Cet accord, négocié par les États-Unis, prévoit, selon les Émirats, qu’Israël mette fin à son plan d’annexion de grandes parties de la Cisjordanie occupée. Le plan controversé de Donald Trump, dévoilé en janvier, offre à Israël la possibilité d’annexer des territoires et des colonies juives de Cisjordanie. Il est considéré comme illégal au regard du droit international. « L’annexion de pans de Cisjordanie est repoussée mais nous n’y avons pas renoncé », a cependant déclaré Benyamin Nétanyahou.

« Une ÉNORME avancée », a tweeté Donald Trump, qui l’a qualifié d’« accord de paix historique entre nos deux GRANDS amis ». Joe Biden, candidat démocrate à l’élection présidentielle américaine, a quant à lui, salué : « Israël et les Émirats arabes unis ont franchi une étape historique pour effacer les profondes divisions du Moyen-Orient ». L’ancien vice-président de Barack Obama a qualifié la décision émiratie d’entretenir des liens diplomatiques avec Israël de « décision gouvernementale courageuse et grandement nécessaire ».

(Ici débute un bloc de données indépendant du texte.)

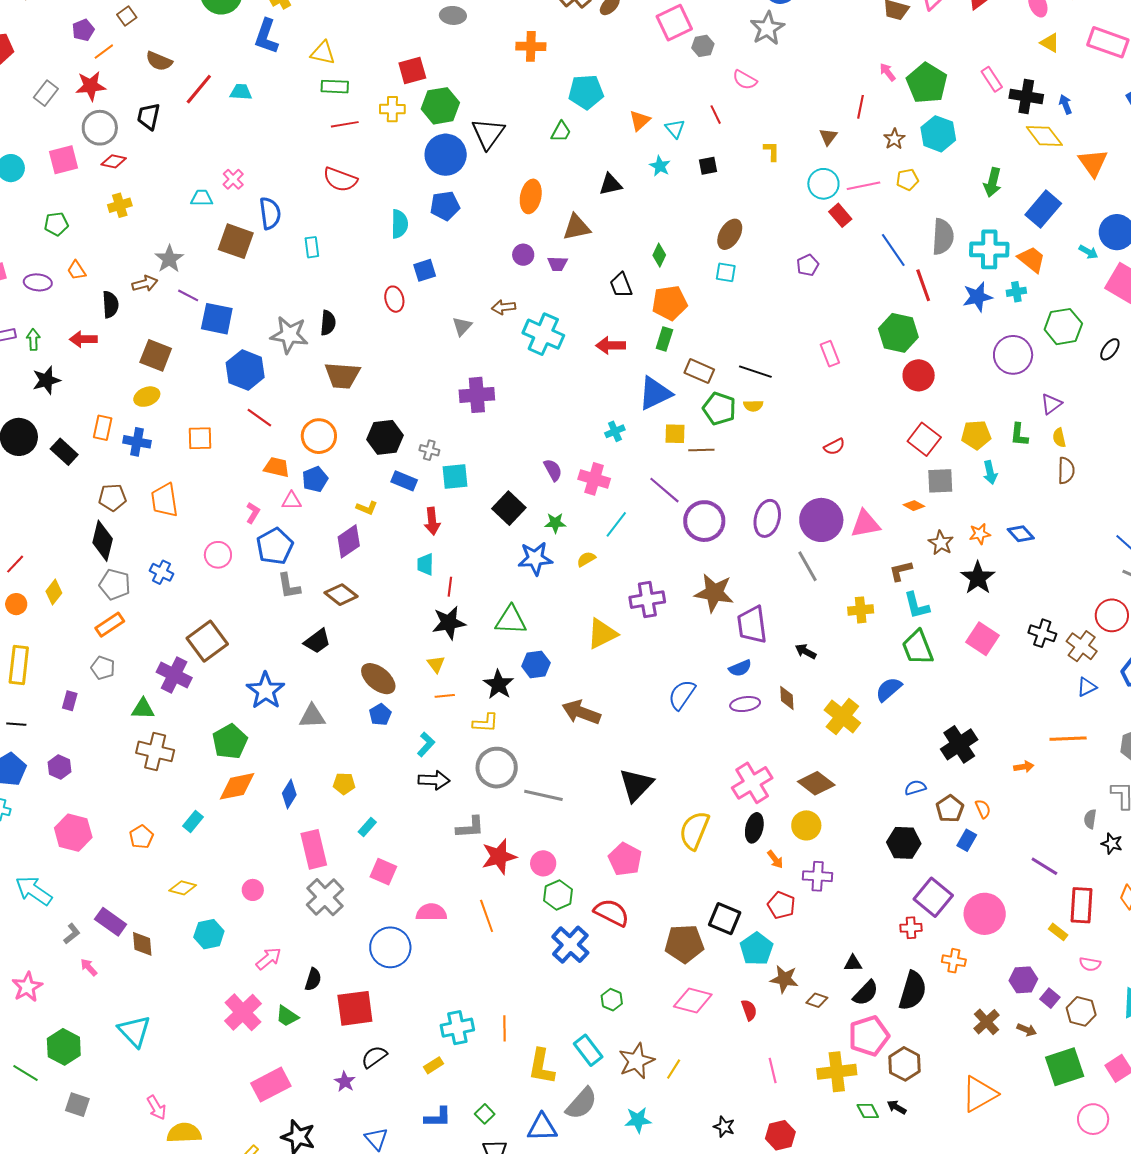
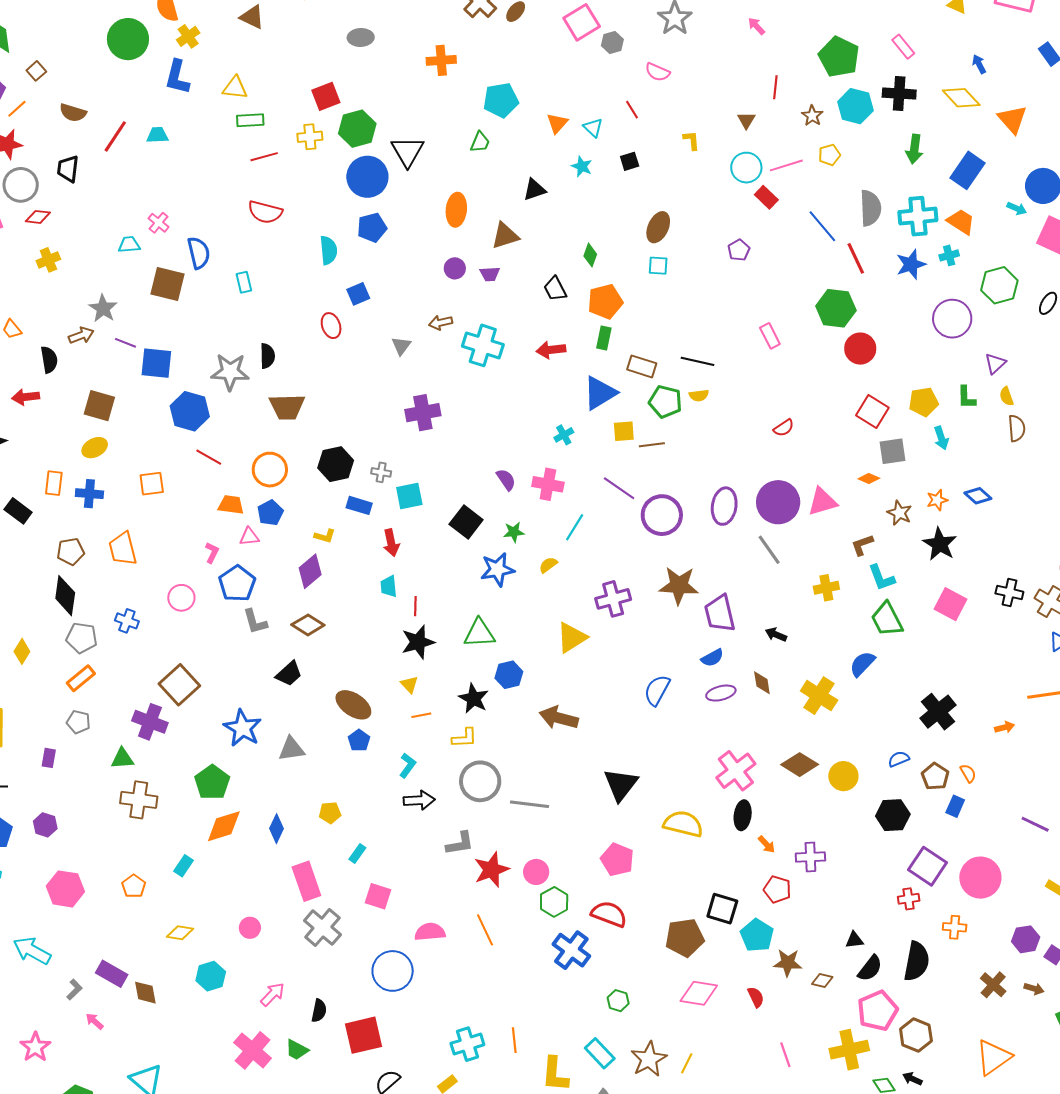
pink arrow: (888, 72) -> (756, 26), moved
black cross: (1026, 96) -> (899, 94), moved
yellow circle: (806, 825) -> (843, 776), moved
yellow semicircle: (694, 830) -> (683, 824), turned 87

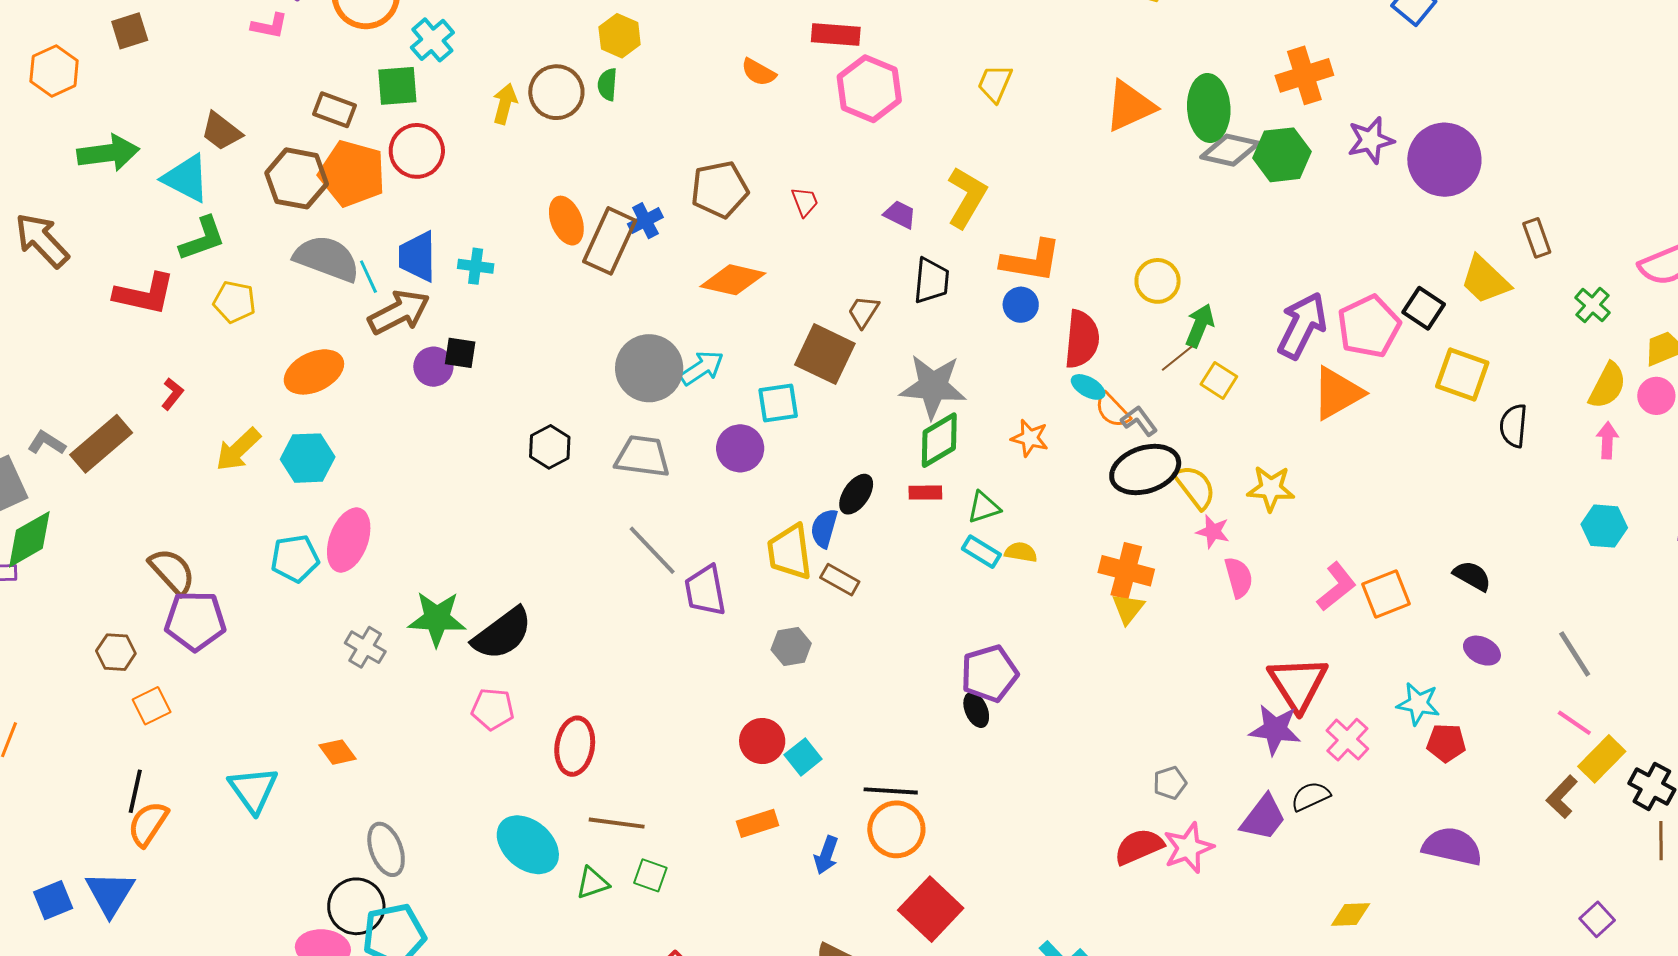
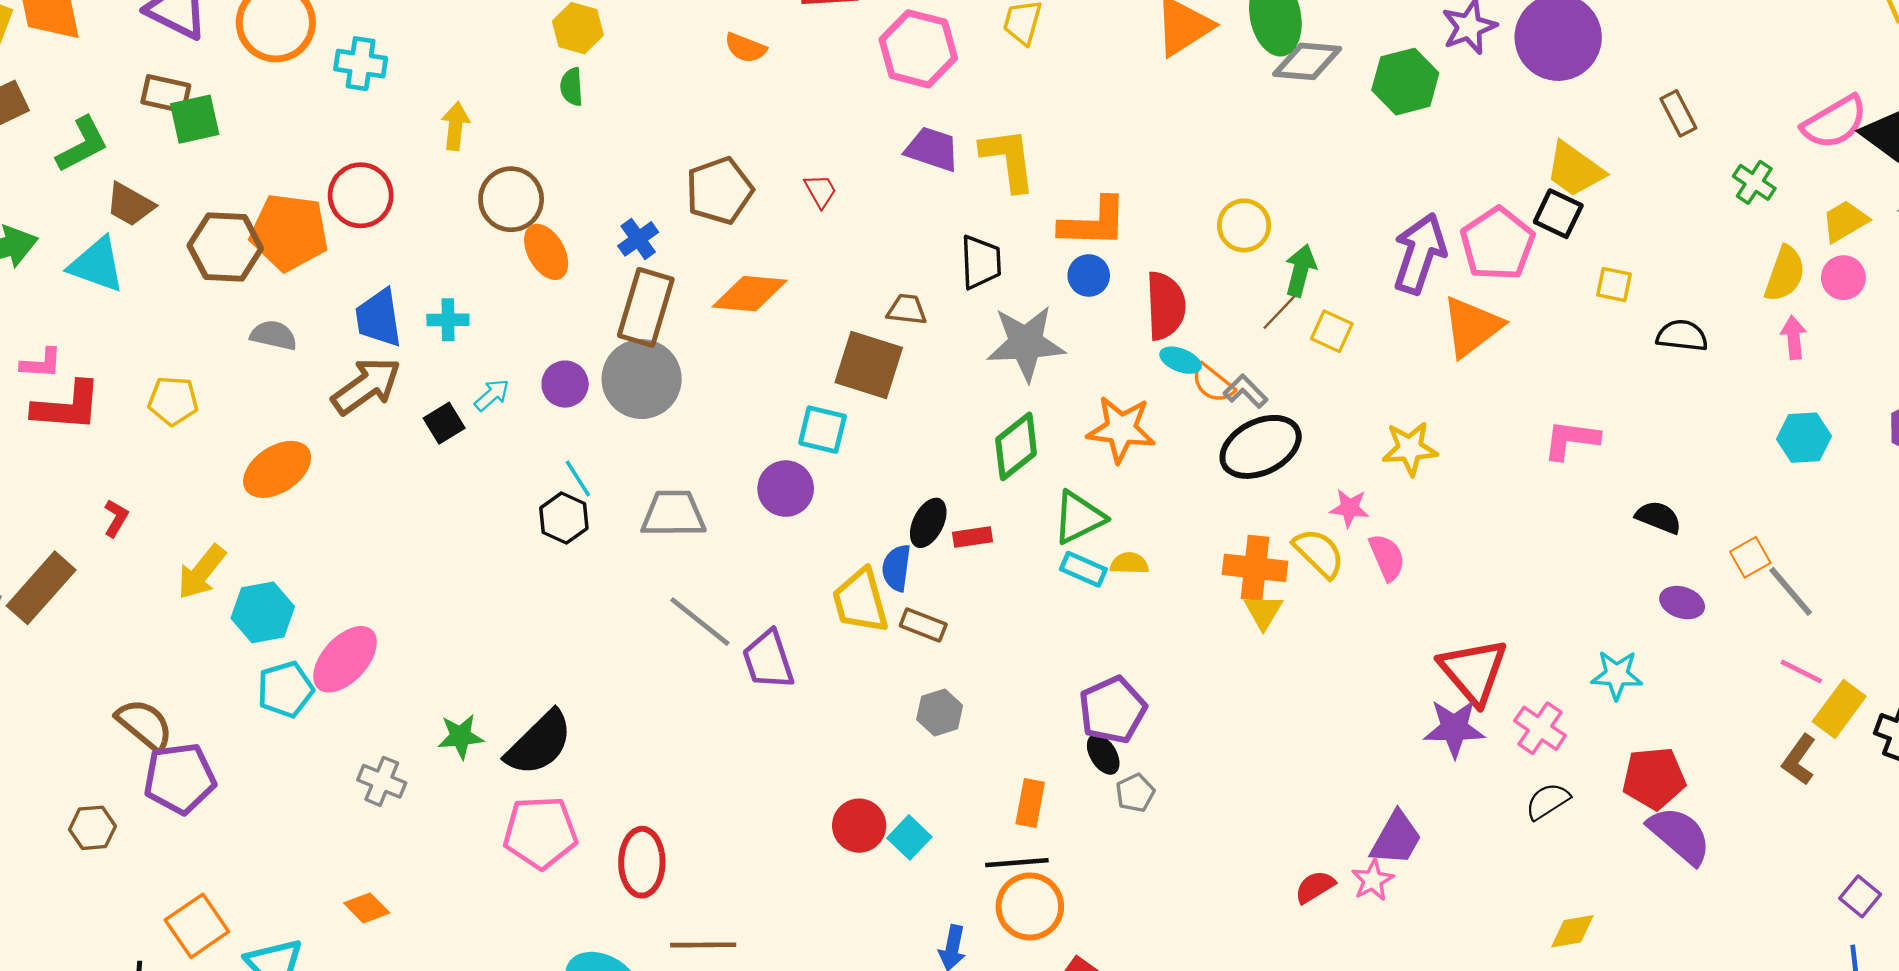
pink L-shape: (269, 26) -> (41, 363), moved
cyan cross: (432, 40) -> (361, 64), turned -33
green square: (397, 86) -> (195, 119), moved
pink hexagon: (869, 89) -> (918, 49), moved
brown circle: (556, 92) -> (511, 199), moved
brown rectangle: (334, 110) -> (166, 94), moved
green hexagon: (1282, 155) -> (1405, 82), moved
yellow L-shape: (967, 197) -> (1008, 159), turned -30
purple trapezoid: (900, 215) -> (932, 149), moved, size x1.4
green L-shape: (202, 239) -> (82, 144), moved
brown rectangle: (610, 241) -> (646, 307), moved
gray semicircle: (327, 259) -> (274, 335), size x0.6
cyan line: (368, 277) -> (578, 478), moved
yellow trapezoid: (1485, 280) -> (1575, 169), moved
brown trapezoid: (863, 312) -> (907, 310), turned 72
black square: (460, 353) -> (444, 423), turned -32
purple circle: (433, 367) -> (565, 384), moved
gray circle: (649, 368) -> (642, 379), moved
cyan arrow: (702, 368) -> (492, 395), moved, size x0.7
yellow square: (1462, 375) -> (1614, 285), size x0.6
gray star: (933, 386) -> (1026, 343), moved
cyan square: (778, 403) -> (822, 430), turned 30
black semicircle: (1513, 426) -> (1682, 336), turned 99
orange star: (1030, 438) -> (1121, 429), size x1.5
cyan hexagon: (308, 458) -> (263, 612), moved
yellow semicircle: (1195, 487) -> (1319, 553), moved
red rectangle: (925, 493) -> (973, 537), moved
green triangle: (984, 507) -> (1079, 517), size x1.4
pink ellipse: (349, 540) -> (345, 659), turned 30
pink L-shape: (1336, 587) -> (1571, 440), moved, turned -126
orange square: (1386, 594) -> (1750, 557), moved, size x0.7
green star: (437, 619) -> (461, 736), size x0.7
gray hexagon: (791, 646) -> (940, 712), moved
orange square: (152, 706) -> (197, 926), moved, size x1.4
pink pentagon: (493, 709) -> (540, 833), size x1.5
red pentagon: (1446, 743) -> (1654, 778), moved, size x1.4
gray pentagon: (1170, 783) -> (1135, 793), moved
black semicircle: (1311, 796) -> (1548, 801), moved
purple trapezoid: (1263, 818) -> (1396, 838), moved
orange rectangle: (757, 823) -> (1030, 803), moved, turned -54
purple semicircle: (1452, 846) -> (1680, 835), turned 36
red semicircle: (1139, 847) -> (1315, 887), size x0.7
pink star: (1188, 848) -> (1373, 880), size x0.7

L’accord est évidemment une « victoire » pour la diplomatie, a commenté l’ambassadeur des Émirats arabes unis à Washington, Youssef al-Otaïba sur Twitter. « Cette annonce est une victoire pour la région et pour la diplomatie », a-t-il écrit. « C’est une avancée pour les relations entre Israël et les pays arabes », a-t-il ajouté, soulignant que l’accord « préserve l’option de deux États (israélien et palestinien), défendue par la Ligue arabe et la communauté internationale ». Cette option est pourtant ignorée par le président Trump dont le plan de paix ne comporte aucune référence à un État palestinien vivant aux côtés d’Israël.

Un chèque en blanc pour Israël estime le Hamas

De son côté, le président égyptien, Mohamed al-Sissi, dont le pays, un allié des Émirats et des États-Unis, est l’un des deux États arabes avec la Jordanie, à avoir signé un accord de paix avec Israël, a salué le compromis entre Abou Dhabi et Israël.

Ces dernières années, Israël a développé une coopération officieuse avec des économies régionales comme Bahreïn, les Emirats et l’Arabie saoudite, avec lesquels il cherche à normaliser ses relations. Cette normalisation était intimement liée au processus de paix avec les Palestiniens, qui devait servir de pont aux relations avec le monde arabe et plus largement musulman.

Pour le Hamas cette décision « ne sert pas la cause palestinienne » et constitue un « chèque en blanc » pour la poursuite de « l’occupation » par l’État hébreu, a dénoncé le mouvement islamiste palestinien Hamas, au pouvoir dans la bande de Gaza. « Cet accord est rejeté et condamné. Il ne sert pas la cause palestinienne mais est considéré comme une continuation du déni des droits du peuple palestinien », a déclaré à l’AFP Hazem Qassem, le porte-parole du Hamas. « Le Hamas estime qu’il faut soutenir et aider le peuple (palestinien) et non établir des relations avec l’occupation (israélienne) » a rajouté ce responsable du Hamas.

L’Autorité palestinienne de Mahmoud Abbas a qualifié de « trahison » de la cause palestinienne cet accord. « Les dirigeants palestiniens rejettent ce que les Émirats arabes unis ont fait. Il s’agit d’une trahison de Jérusalem et de la cause palestinienne », a indiqué dans un communiqué la direction palestinienne. Il appelle à une « réunion d’urgence » de la Ligue arabe pour dénoncer ce projet soutenu par les États-Unis.